Some external dependencies have known constraints:

• Pomelo.EntityFrameworkCore.MySql — Major version bumps lift Microsoft.EntityFrameworkCore and its transitive Microsoft.Extensions.* dependencies, which conflict with net8.0 LTS pinning. Always verify compatibility across all target frameworks.
• Microsoft.AI.Foundry.Local — Has historically had broken transitive dependency metadata (NU1603). Check if the issue is resolved before updating.
• Spectre.Console — Currently on pre-release. Always update to the latest pre-release, not the latest stable. Verify hyperlink rendering behavior hasn't changed (test: ConsoleActivityLoggerTests).
• Milvus.Client — No stable release exists. Always stays on pre-release.
• Humanizer.Core — Version 3.x ships a Roslyn analyzer that requires System.Collections.Immutable 9.0.0, which is incompatible with the .NET 8 SDK. Cannot update until the upstream issue is fixed (Humanizr/Humanizer#1672).
• StreamJsonRpc — Version 2.24.x ships a Roslyn analyzer targeting Roslyn 4.14.0, incompatible with the .NET 8 SDK. Cannot update until the upstream issue is fixed (microsoft/vs-streamjsonrpc#1399).
• Azure.Monitor.OpenTelemetry.Exporter — Version 1.6.0 introduced AOT warnings. Hold at 1.5.0 until resolved. Version is in eng/Versions.props.
• Microsoft.FluentUI.AspNetCore.Components and Microsoft.FluentUI.AspNetCore.Components.Icons — Must not be automatically updated. Updates to these packages often have breaking changes and require careful manual testing of the dashboard. Always flag these for human review and manual update.

Important Constraints

• One package per pipeline run — The script processes one dependency at a time
• Wait for completion — Don't start the next pipeline run until the current one finishes (the pipeline queue is aggressive)
• Always check nuget.org — The mirroring pipeline pulls from nuget.org
• Verify versions exist — Before triggering the pipeline, confirm the version exists on nuget.org
• Don't modify NuGet.config — Package sources are managed separately; this skill only handles version updates.
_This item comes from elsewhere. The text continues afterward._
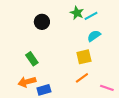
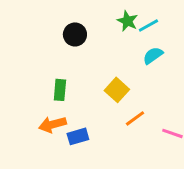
yellow square: (84, 57) -> (117, 90), moved, turned -35
green rectangle: (32, 59) -> (60, 90), turned 40

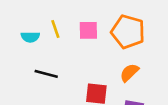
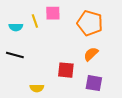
pink square: (88, 30) -> (53, 13), moved
black line: (46, 74) -> (15, 55), moved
Temporary nuget.org additions for verification must be reverted before committing.
• Don't modify eng/Version.Details.xml — That file is managed by Dependency Flow automation (Maestro/Darc)
• Ask before proceeding — Always present the version summary and get user confirmation before triggering pipelines

Fallback: Triggering Pipelines via Azure CLI Directly

If the MigratePackage.cs companion script fails (e.g., it cannot find the az executable — on Windows it may be az.cmd rather than az), you can trigger the pipeline directly using the Azure CLI:

# Ensure the azure-devops extension is installed
az extension add --name azure-devops

# Trigger the pipeline
az pipelines run `
  --organization "https://dev.azure.com/dnceng" `
  --project "internal" `
  --id 931 `
  --parameters "PackageNames=<PackageName>" "PackageVersion=<Version>" "MigrationType=New or non-Microsoft"

# Poll for completion
az pipelines runs show `
  --organization "https://dev.azure.com/dnceng" `
  --project "internal" `
  --id <RunId> `
  --query "{status: status, result: result}" `
  --output json

On Windows, use az.cmd instead of az if az is not found. Check with Get-Command az.cmd.